Directions - Copy out all lines in the material below that contain the string "tape".

* * * * * * * * *

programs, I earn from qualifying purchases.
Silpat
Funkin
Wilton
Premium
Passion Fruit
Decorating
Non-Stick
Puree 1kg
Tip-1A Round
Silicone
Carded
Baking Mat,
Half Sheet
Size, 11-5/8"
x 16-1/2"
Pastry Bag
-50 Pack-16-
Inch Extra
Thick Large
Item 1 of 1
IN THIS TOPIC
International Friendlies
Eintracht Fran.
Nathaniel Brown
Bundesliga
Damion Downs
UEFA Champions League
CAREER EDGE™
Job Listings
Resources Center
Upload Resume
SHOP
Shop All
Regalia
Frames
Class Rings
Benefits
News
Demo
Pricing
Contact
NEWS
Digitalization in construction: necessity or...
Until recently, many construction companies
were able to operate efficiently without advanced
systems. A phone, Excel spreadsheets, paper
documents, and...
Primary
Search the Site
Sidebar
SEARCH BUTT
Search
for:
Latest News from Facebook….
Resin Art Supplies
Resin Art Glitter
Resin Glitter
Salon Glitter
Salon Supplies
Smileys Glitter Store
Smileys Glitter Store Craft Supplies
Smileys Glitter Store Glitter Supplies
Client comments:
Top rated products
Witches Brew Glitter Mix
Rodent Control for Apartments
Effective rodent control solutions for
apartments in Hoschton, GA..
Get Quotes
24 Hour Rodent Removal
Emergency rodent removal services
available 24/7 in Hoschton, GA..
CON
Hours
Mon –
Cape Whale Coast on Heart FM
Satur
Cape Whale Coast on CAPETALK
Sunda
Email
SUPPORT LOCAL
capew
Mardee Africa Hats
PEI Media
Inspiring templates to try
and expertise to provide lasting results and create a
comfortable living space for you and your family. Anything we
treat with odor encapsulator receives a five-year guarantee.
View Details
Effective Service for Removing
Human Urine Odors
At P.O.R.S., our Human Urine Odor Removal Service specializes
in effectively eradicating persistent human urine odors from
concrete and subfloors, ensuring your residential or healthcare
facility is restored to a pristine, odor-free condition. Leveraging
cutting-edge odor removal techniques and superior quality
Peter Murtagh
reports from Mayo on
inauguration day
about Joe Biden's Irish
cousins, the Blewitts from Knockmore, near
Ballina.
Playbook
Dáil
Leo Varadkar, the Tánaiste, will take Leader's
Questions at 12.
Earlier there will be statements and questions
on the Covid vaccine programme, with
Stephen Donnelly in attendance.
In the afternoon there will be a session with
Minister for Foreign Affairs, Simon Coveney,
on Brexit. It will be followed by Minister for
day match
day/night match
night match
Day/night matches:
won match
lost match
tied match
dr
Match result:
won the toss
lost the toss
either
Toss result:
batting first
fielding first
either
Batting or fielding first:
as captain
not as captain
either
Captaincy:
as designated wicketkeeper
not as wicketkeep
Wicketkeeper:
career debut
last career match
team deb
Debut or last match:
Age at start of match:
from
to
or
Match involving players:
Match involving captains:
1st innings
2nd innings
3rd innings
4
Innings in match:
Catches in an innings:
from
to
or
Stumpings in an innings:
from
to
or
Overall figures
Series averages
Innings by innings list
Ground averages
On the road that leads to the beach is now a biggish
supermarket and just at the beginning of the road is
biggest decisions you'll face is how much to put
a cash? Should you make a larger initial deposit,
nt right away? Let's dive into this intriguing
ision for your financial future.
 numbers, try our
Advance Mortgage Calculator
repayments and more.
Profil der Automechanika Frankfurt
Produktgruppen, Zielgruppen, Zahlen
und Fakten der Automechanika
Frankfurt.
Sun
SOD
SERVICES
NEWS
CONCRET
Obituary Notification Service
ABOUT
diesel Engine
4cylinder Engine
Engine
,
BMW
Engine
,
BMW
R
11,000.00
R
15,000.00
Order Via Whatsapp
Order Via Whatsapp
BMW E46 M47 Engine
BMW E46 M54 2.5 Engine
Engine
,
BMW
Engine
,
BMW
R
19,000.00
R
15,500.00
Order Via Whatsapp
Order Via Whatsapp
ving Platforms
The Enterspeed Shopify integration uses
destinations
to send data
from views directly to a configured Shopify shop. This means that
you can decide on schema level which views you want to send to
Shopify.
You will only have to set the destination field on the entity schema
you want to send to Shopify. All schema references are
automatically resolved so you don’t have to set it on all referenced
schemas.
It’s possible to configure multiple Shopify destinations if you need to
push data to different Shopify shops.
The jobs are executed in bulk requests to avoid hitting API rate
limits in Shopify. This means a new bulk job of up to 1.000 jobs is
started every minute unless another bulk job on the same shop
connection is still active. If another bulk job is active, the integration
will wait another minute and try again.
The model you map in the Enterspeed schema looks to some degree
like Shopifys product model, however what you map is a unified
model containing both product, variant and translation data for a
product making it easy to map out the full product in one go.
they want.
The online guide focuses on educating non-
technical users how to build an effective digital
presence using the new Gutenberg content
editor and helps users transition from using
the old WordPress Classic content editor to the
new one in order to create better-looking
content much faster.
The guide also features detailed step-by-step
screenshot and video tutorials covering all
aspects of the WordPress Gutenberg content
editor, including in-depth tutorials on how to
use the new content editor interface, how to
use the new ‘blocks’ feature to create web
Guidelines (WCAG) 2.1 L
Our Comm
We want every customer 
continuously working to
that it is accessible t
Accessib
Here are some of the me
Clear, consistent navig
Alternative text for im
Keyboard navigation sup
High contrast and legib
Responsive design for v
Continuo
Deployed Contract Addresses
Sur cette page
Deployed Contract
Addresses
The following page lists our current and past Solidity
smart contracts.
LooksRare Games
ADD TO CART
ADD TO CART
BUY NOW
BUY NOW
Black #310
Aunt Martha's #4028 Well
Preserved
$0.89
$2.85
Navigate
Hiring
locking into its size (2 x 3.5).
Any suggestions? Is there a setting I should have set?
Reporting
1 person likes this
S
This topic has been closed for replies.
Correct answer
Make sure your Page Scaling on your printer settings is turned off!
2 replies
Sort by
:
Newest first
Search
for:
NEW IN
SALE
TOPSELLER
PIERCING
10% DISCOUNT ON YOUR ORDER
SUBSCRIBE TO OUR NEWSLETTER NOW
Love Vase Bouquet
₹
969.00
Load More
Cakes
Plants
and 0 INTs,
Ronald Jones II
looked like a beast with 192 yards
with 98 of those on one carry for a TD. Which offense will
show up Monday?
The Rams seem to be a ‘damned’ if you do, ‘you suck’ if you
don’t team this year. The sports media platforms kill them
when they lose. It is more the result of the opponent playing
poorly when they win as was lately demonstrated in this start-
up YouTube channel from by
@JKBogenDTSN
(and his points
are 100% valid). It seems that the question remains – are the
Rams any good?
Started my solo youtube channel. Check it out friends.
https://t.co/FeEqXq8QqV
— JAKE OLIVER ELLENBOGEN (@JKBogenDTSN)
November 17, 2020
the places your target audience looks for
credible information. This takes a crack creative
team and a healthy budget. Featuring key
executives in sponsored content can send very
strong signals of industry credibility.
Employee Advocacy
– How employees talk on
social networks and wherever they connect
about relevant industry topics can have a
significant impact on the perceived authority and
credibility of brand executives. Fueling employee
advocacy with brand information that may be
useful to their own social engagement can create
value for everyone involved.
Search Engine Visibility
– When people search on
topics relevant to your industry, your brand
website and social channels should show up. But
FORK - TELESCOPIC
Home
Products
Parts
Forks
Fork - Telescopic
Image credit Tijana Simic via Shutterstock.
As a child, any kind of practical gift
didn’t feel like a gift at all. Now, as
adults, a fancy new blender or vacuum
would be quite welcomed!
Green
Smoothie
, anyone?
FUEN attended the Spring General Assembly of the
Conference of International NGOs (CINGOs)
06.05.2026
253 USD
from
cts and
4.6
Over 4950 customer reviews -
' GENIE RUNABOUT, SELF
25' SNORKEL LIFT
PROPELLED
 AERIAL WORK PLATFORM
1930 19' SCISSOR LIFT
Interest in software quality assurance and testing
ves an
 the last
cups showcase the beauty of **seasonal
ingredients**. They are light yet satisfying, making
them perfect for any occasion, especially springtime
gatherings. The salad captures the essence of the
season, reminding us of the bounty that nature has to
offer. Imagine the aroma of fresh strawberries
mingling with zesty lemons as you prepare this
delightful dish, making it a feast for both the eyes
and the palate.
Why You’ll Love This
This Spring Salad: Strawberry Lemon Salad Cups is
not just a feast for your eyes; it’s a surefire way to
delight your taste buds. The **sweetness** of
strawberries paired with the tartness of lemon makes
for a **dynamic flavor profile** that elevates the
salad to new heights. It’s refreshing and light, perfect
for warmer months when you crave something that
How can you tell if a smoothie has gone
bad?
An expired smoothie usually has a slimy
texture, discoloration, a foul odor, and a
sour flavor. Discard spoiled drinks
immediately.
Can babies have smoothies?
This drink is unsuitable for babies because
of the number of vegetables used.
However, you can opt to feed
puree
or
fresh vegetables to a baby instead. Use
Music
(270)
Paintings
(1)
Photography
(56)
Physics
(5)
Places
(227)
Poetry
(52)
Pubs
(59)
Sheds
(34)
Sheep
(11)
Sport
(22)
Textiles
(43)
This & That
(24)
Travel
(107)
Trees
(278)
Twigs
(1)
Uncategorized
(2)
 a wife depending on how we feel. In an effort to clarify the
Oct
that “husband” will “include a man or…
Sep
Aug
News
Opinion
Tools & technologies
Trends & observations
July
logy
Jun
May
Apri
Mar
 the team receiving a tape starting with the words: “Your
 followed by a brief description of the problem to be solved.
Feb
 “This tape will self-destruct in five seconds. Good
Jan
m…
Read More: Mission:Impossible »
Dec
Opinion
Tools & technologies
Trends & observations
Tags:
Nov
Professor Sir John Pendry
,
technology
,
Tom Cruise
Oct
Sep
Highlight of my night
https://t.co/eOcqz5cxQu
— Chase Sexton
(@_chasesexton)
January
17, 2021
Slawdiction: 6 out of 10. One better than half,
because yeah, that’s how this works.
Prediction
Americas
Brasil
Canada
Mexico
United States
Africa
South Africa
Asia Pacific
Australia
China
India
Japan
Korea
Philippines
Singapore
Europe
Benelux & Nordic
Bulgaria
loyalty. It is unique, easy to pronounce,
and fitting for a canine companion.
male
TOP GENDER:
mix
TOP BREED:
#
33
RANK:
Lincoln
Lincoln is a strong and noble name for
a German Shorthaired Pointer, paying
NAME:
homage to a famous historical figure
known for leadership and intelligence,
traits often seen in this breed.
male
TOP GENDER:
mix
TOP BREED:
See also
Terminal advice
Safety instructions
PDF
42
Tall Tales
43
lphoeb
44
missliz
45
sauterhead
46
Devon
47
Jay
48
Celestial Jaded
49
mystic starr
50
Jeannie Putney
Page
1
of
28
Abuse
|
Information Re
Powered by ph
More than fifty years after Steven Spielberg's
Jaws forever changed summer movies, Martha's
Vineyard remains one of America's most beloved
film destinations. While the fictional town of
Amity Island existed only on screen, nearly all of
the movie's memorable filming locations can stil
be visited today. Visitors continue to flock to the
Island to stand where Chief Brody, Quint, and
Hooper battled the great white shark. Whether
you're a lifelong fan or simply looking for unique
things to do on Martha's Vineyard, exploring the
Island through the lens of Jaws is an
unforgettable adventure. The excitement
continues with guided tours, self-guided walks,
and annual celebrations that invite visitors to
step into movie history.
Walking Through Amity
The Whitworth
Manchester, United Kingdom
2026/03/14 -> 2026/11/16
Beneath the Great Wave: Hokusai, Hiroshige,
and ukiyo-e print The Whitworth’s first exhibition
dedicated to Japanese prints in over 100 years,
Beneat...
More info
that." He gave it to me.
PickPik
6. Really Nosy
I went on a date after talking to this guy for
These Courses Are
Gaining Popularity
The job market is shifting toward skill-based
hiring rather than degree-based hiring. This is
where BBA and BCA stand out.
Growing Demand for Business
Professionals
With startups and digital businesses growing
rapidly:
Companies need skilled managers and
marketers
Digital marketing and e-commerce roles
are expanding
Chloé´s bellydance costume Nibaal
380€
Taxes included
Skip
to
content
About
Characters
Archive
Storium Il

* * * * * * * * *

Answer section -
 the team receiving a tape starting with the words: “Your
 “This tape will self-destruct in five seconds. Good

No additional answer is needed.